■ Your assignment
Repeat the records below exactly, leaving out any pictures.

■ Material supplied
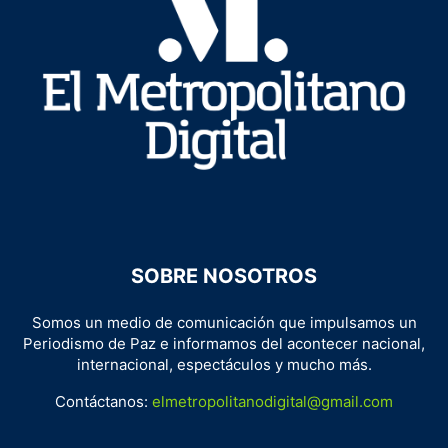
SOBRE NOSOTROS
Somos un medio de comunicación que impulsamos un
Periodismo de Paz e informamos del acontecer nacional,
internacional, espectáculos y mucho más.
Contáctanos:
elmetropolitanodigital@gmail.com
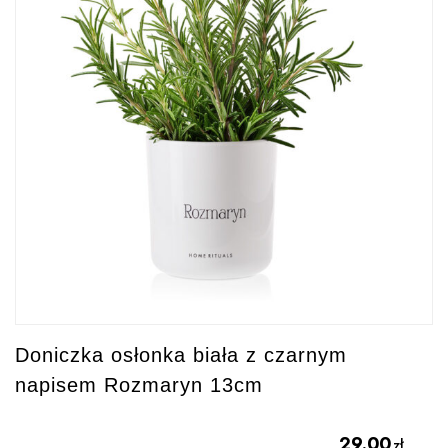
Doniczka osłonka biała z czarnym
napisem Rozmaryn 13cm
29.00
zł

■ Solution to this exercise
SOBRE NOSOTROS
Somos un medio de comunicación que impulsamos un
Periodismo de Paz e informamos del acontecer nacional,
internacional, espectáculos y mucho más.
Contáctanos:
elmetropolitanodigital@gmail.com
Doniczka osłonka biała z czarnym
napisem Rozmaryn 13cm
29.00
zł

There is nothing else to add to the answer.